I joined PEO in 2010 after spending 20 years as a professional engineer in BC. I quickly became a volunteer on the safety critical software subcommittee of Professional Standards Committee (PSC). After chairing the software subcommittee, I was invited to join PSC and have served that committee as member and chair.
Through my involvement with PSC over the past 6 years, I am an active participant in PEO discussions concerning standards and guidelines and have provided advice to Council on matters related to professional practice and legislative changes that affect engineering practice.
My background includes mechanical and electronic engineering, with emphasis on HVAC and combustion control.

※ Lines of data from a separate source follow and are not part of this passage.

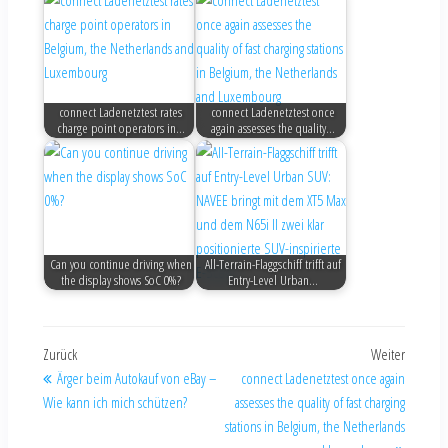
connect Ladenetztest rates
connect Ladenetztest once
charge point operators in…
again assesses the quality…
Can you continue driving when
All-Terrain-Flaggschiff trifft auf
the display shows SoC 0%?
Entry-Level Urban…
Zurück
Weiter
Ärger beim Autokauf von eBay –
connect Ladenetztest once again
Wie kann ich mich schützen?
assesses the quality of fast charging
stations in Belgium, the Netherlands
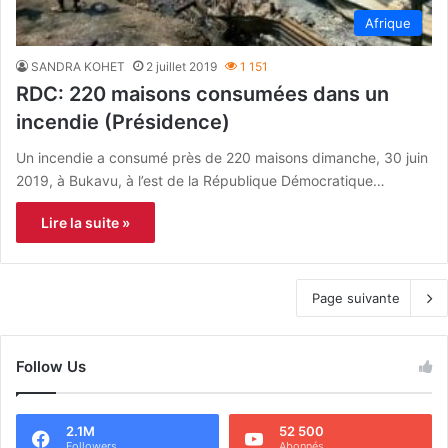
Afrique
SANDRA KOHET
2 juillet 2019
1 151
RDC: 220 maisons consumées dans un
incendie (Présidence)
Un incendie a consumé près de 220 maisons dimanche, 30 juin
2019, à Bukavu, à l’est de la République Démocratique…
Lire la suite »
Page suivante
Follow Us
2.1M
52 500
Followers
Abonnés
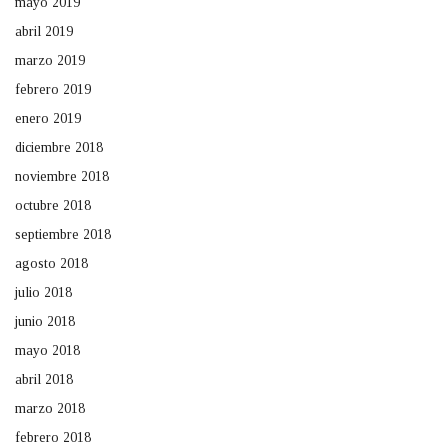
mayo 2019
abril 2019
marzo 2019
febrero 2019
enero 2019
diciembre 2018
noviembre 2018
octubre 2018
septiembre 2018
agosto 2018
julio 2018
junio 2018
mayo 2018
abril 2018
marzo 2018
febrero 2018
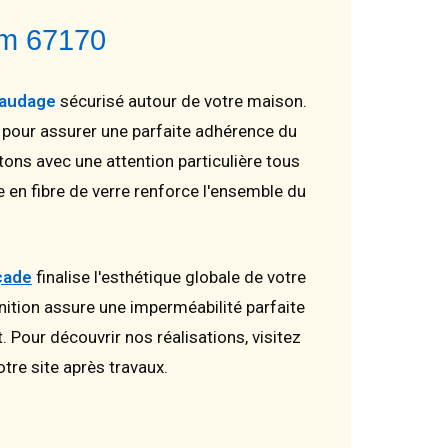
im 67170
audage
sécurisé autour de votre maison.
 pour assurer une parfaite adhérence du
tons avec une attention particulière tous
e en fibre de verre renforce l'ensemble du
çade
finalise l'esthétique globale de votre
nition assure une imperméabilité parfaite
our découvrir nos réalisations, visitez
tre site après travaux.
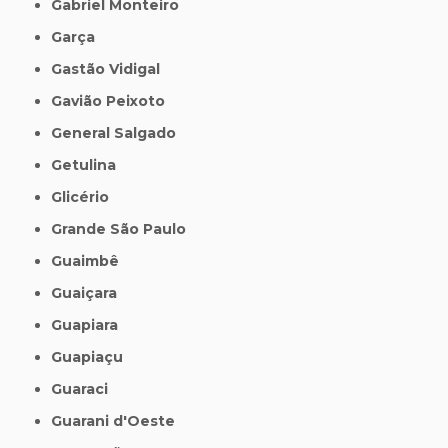
Gabriel Monteiro
Garça
Gastão Vidigal
Gavião Peixoto
General Salgado
Getulina
Glicério
Grande São Paulo
Guaimbê
Guaiçara
Guapiara
Guapiaçu
Guaraci
Guarani d'Oeste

I am responsible for the operation and maintenance of $500 million in facility assets and oversee $50 million in capital projects.
- Chair, Professional Standards Committee 2016-17
- National Framework Task Force 2014-16
- Professional Standards Committee 2012-17
- Chair, Safety Critical Software Subcommittee 2011-14
- Chapter Executive, Quinte Chapter of PEO 2011-12
- Safety Critical Software Subcommittee 2010-14
Issue Facing the Profession
I believe that Council has three important priorities:
- to serve and protect public interest
- to ensure that PEO regulates professional engineering in Ontario
- to ensure that PEO licensed members carry out that engineering
The first priority comes straight from the Professional Engineers Act 2.(3) as the principal object of PEO. The second priority relates to the effectiveness of regulation and to continue to be a self-regulated profession. The last priority deals with the value of the professional engineering licence and why engineers choose to be licensed.
Topics such as mobility, public confidence, retaining effective self-governance, and accreditation/licensure of new disciplines pose problems that require resolution in order to maintain the value of the engineering licence and the reputation of professional engineers.
In my opinion. public confidence is one of those challenges where the organization needs to engage all of its members in order to address this issue. CPD is only one part of retaining public confidence, and the whole public confidence issue should be examined in much greater detail, as it impacts on much of the work done by PEO, from enforcement to standards development to licensure.